The number of birds nesting in agricultural landscapes is declining in Estonia and the rest of Europe. Between 1983 and 2020, the population of Estonian farmland birds decreased by 50%, i.e. in less than 40 years, we lost half of our farmland birds. Thus, the status of farmland birds is a matter of concern and the environmental measures implemented so far in agriculture have not been able to prevent negative changes.
In the course of the LIFE-IP ForEst&FarmLand project, we are testing measures in the fields that could halt the deterioration experienced by birds and increase the numbers of at least some species. Although there are many suitable examples of bird-friendly environmental measures from other countries, their effectiveness under Estonian conditions must be verified by research.

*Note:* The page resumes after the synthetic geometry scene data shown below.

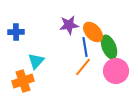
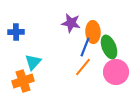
purple star: moved 2 px right, 2 px up; rotated 18 degrees clockwise
orange ellipse: rotated 40 degrees clockwise
blue line: rotated 30 degrees clockwise
cyan triangle: moved 3 px left, 1 px down
pink circle: moved 1 px down
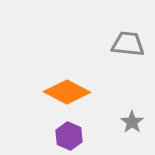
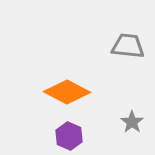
gray trapezoid: moved 2 px down
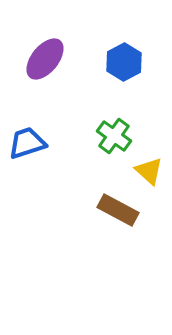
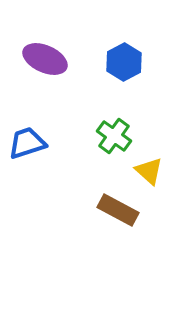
purple ellipse: rotated 75 degrees clockwise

The most abundant bird species found in Estonian fields and grasslands is the Eurasian skylark, which comprised 60–79% of nesting pairs in the period 2010–2020, depending on the year. The Eurasian skylark is followed by the whinchat, the northern lapwing, the meadow pipit, the common whitethroat, and the yellowhammer. Examples of well-known farmland birds are the corn crake, the grey partridge, the white stork, and the common starling. The last two birds do not nest in the field, but they do feed there.
All breeding birds on the entire agricultural landscape fall within the field of interest of the project, and we are monitoring three species – the corn crake, the grey partridge, and the common starling – via modern GPS transmitters.

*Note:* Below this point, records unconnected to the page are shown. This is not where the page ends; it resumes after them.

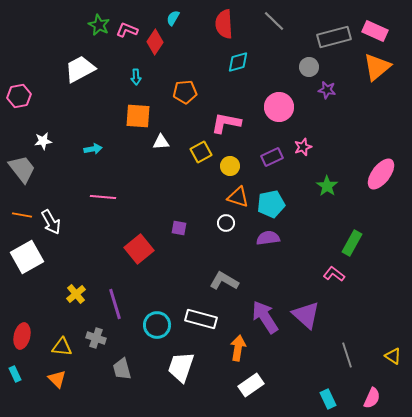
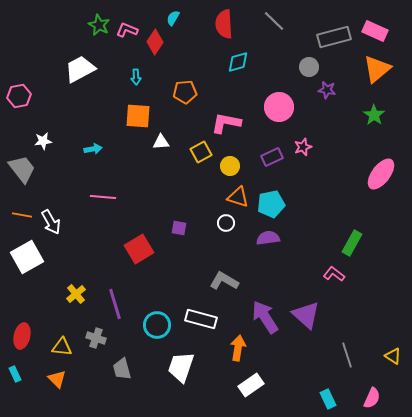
orange triangle at (377, 67): moved 2 px down
green star at (327, 186): moved 47 px right, 71 px up
red square at (139, 249): rotated 8 degrees clockwise
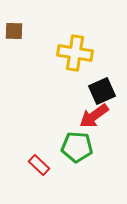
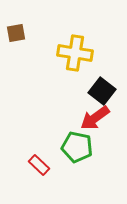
brown square: moved 2 px right, 2 px down; rotated 12 degrees counterclockwise
black square: rotated 28 degrees counterclockwise
red arrow: moved 1 px right, 2 px down
green pentagon: rotated 8 degrees clockwise
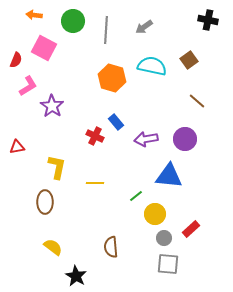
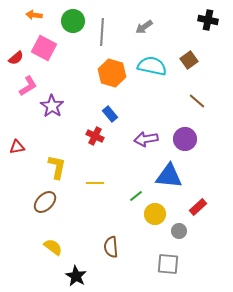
gray line: moved 4 px left, 2 px down
red semicircle: moved 2 px up; rotated 28 degrees clockwise
orange hexagon: moved 5 px up
blue rectangle: moved 6 px left, 8 px up
brown ellipse: rotated 45 degrees clockwise
red rectangle: moved 7 px right, 22 px up
gray circle: moved 15 px right, 7 px up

Nesting on grasslands, the corn crake is a predominantly nocturnal species of bird, with the vocalisations of the male bird being familiar to everyone. As the population of corn crakes is declining, the aim of the study is to test the effectiveness of the two types of facilitation techniques for the species. The benefits of mowing as late as possible are well known and do not need to be proven. The measures to be studied in the LIFE-IP ForEst&FarmLand project are leaving patches unmowed (< 5% of the grassland area) and mowing biennially. For the study, a modern GPS transmitter will be placed onto 25 corn crakes in Central and Southern Estonia, via which we will monitor their habitat use. We will also determine the population density of other farmland bird species in the study areas.

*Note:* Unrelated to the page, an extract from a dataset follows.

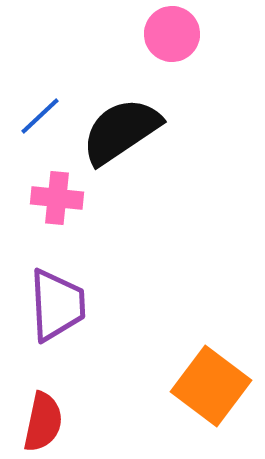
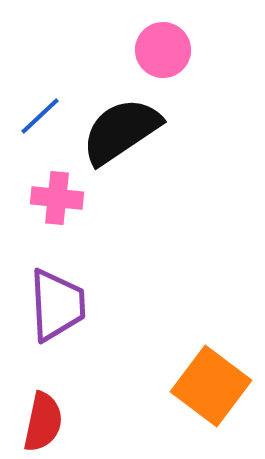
pink circle: moved 9 px left, 16 px down
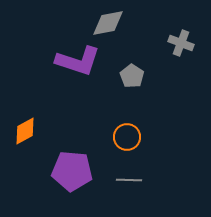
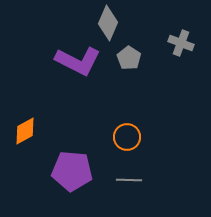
gray diamond: rotated 56 degrees counterclockwise
purple L-shape: rotated 9 degrees clockwise
gray pentagon: moved 3 px left, 18 px up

The grey partridge is a bird species with a rapidly declining population, which enjoys diverse agricultural landscapes. Based on the example of its habitat selection, we assess the importance of various environmental measures (conservation and creation of landscape elements, strips of grassland) and the overall diversity of the landscape. A GPS transmitter will be placed onto at least 25 grey partridges, via which we will monitor the habitat use of these birds in different landscapes.
The common starling is a model species in the study of the unsown patches measure. In Europe, this measure has also been referred to as the ‘skylark plot measure’, as skylarks nest more often in fields with unsown patches than in other fields. When sowing cereals, rapeseed, legumes, and other crops, the farmer is able to leave small areas unsown. These patches of land are favourable for birds in terms of both better nesting and feeding conditions.
We study the effects of patch size, placement (relative to the edge of the field) and density, and conduct a classical bird census in fields with unsown patches to see if more birds nest and feed in fields with patches than in fields without patches.
We also use GPS transmitters to study how birds use unsown patches. Common starlings nest in yards and, if there is a suitable nesting site, at the edge of forests; however, they visit open landscapes in search of food. By placing nest boxes near fields with unsown patches and marking the old birds there with a GPS transmitter, we can determine if and how often the common starlings use the unsown patches as a feeding ground.
The studies on the habitat use of farmland birds will end in 2024; at that time, bird experts will submit proposals on which nature-friendly agricultural measures should be implemented in Estonia in the next financing period of the European Union’s Common Agricultural Policy.